What is required> Among the entries, find the lines with the string "улучшения" and copy them.

(Transcribed page contents)
########
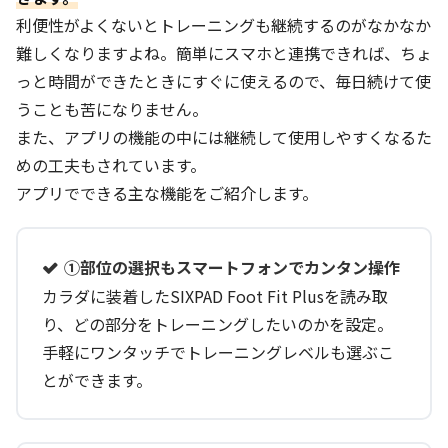
利便性がよくないとトレーニングも継続するのがなかなか
難しくなりますよね。簡単にスマホと連携できれば、ちょ
っと時間ができたときにすぐに使えるので、毎日続けて使
うことも苦になりません。
また、アプリの機能の中には継続して使用しやすくなるた
めの工夫もされています。
アプリでできる主な機能をご紹介します。
①部位の選択もスマートフォンでカンタン操作
カラダに装着したSIXPAD Foot Fit Plusを読み取
り、どの部分をトレーニングしたいのかを設定。
手軽にワンタッチでトレーニングレベルも選ぶこ
とができます。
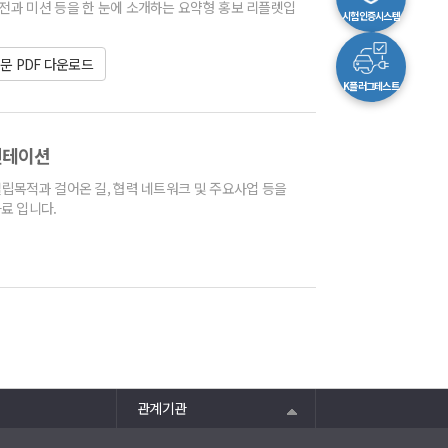
비전과 미션 등을 한 눈에 소개하는 요약형 홍보 리플렛입
시험인증시스템
문 PDF 다운로드
K플러그테스트
레젠테이션
 설립목적과 걸어온 길, 협력 네트워크 및 주요사업 등을
료 입니다.
관계기관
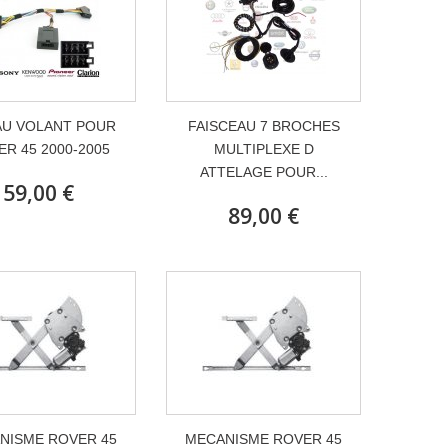
AU VOLANT POUR
FAISCEAU 7 BROCHES
R 45 2000-2005
MULTIPLEXE D
ATTELAGE POUR...
59,00 €
89,00 €
NISME ROVER 45
MECANISME ROVER 45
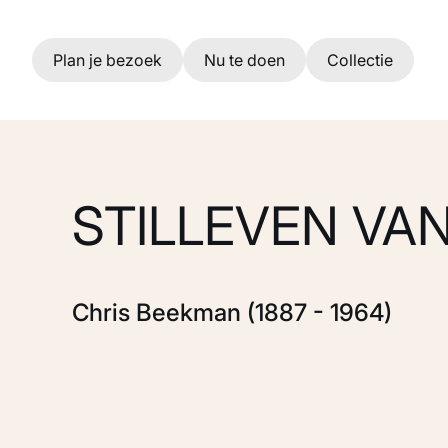
Ga naar hoofdinhoud
Plan je bezoek
Nu te doen
Collectie
STILLEVEN VA
Chris Beekman (1887 - 1964)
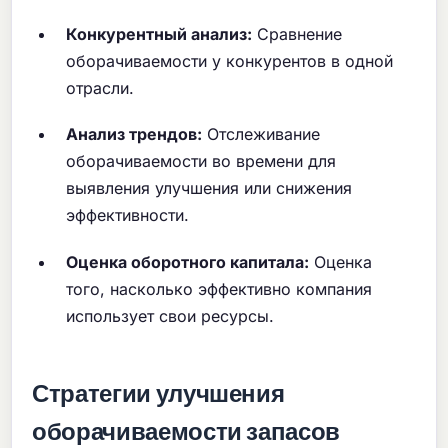
Конкурентный анализ:
Сравнение
оборачиваемости у конкурентов в одной
отрасли.
Анализ трендов:
Отслеживание
оборачиваемости во времени для
выявления улучшения или снижения
эффективности.
Оценка оборотного капитала:
Оценка
того, насколько эффективно компания
использует свои ресурсы.
Стратегии улучшения
оборачиваемости запасов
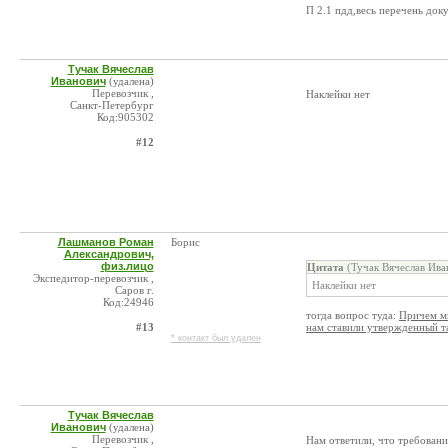
П 2.1 пдд,весь перечень док
Тучак Вячеслав
Иванович
(удалена)
Перевозчик ,
Наклейки нет
Санкт-Петербург
Код:905302
#12
Лашманов Роман
Борис
Александрович,
физ.лицо
Цитата
(Тучак Вячеслав Ива
Экспедитор-перевозчик ,
Наклейки нет
Саров г.
Код:24946
тогда вопрос туда:
Причем мы
#13
нам ставили утвержденный 
* контакт был удален
Тучак Вячеслав
Иванович
(удалена)
Перевозчик ,
Нам ответили, что требовани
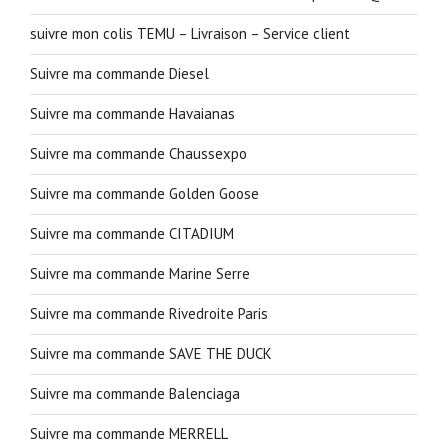
suivre mon colis TEMU – Livraison – Service client
Suivre ma commande Diesel
Suivre ma commande Havaianas
Suivre ma commande Chaussexpo
Suivre ma commande Golden Goose
Suivre ma commande CITADIUM
Suivre ma commande Marine Serre
Suivre ma commande Rivedroite Paris
Suivre ma commande SAVE THE DUCK
Suivre ma commande Balenciaga
Suivre ma commande MERRELL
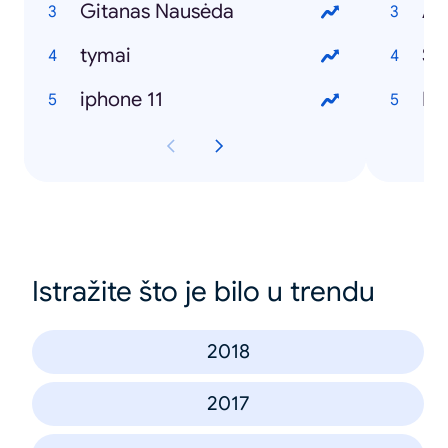
Gitanas Nausėda
Al
tymai
Sa
iphone 11
Ka
Istražite što je bilo u trendu
2018
2017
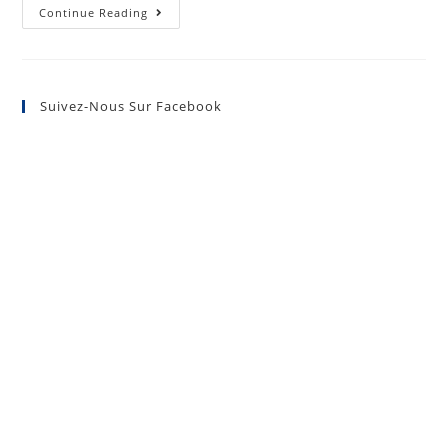
Continue Reading
Suivez-Nous Sur Facebook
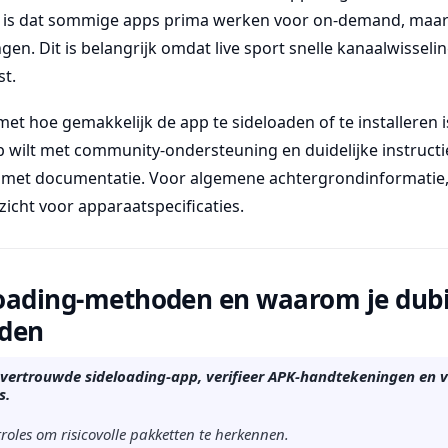
m is dat sommige apps prima werken voor on-demand, maa
ngen. Dit is belangrijk omdat live sport snelle kanaalwisseli
st.
t hoe gemakkelijk de app te sideloaden of te installeren is
pp wilt met community-ondersteuning en duidelijke instructi
 met documentatie. Voor algemene achtergrondinformatie,
icht voor apparaatspecificaties.
eloading-methoden en waarom je dub
jden
 vertrouwde sideloading-app, verifieer APK-handtekeningen en 
s.
roles om risicovolle pakketten te herkennen.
########
Problem solution>
выявления улучшения или снижения
Стратегии улучшения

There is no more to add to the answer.